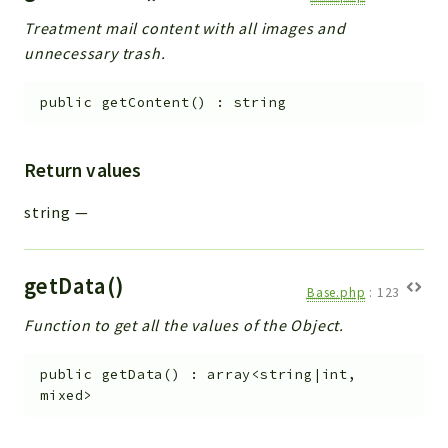
Treatment mail content with all images and
unnecessary trash.
public
getContent
(
)
:
string
Return values
string
—
getData()
Base.php
:
123
Function to get all the values of the Object.
public
getData
(
)
:
array<string|int,
mixed>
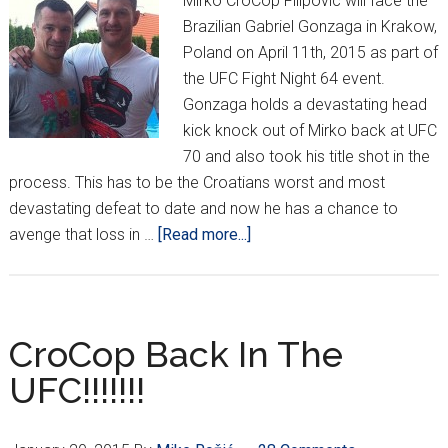
Mirko CroCop Filipovic will face the
Brazilian Gabriel Gonzaga in Krakow,
Poland on April 11th, 2015 as part of
the UFC Fight Night 64 event.
Gonzaga holds a devastating head
kick knock out of Mirko back at UFC
70 and also took his title shot in the
process. This has to be the Croatians worst and most
devastating defeat to date and now he has a chance to
about
avenge that loss in …
[Read more...]
The
Call
Has
Been
CroCop Back In The
Made!
UFC!!!!!!!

□ □ □ □ □

◆ **DIRECTIONS**
Go through the listing above and locate each line that holds the word "devastating". Copy those lines.

◆ **ANSWER BELOW**
Gonzaga holds a devastating head
devastating defeat to date and now he has a chance to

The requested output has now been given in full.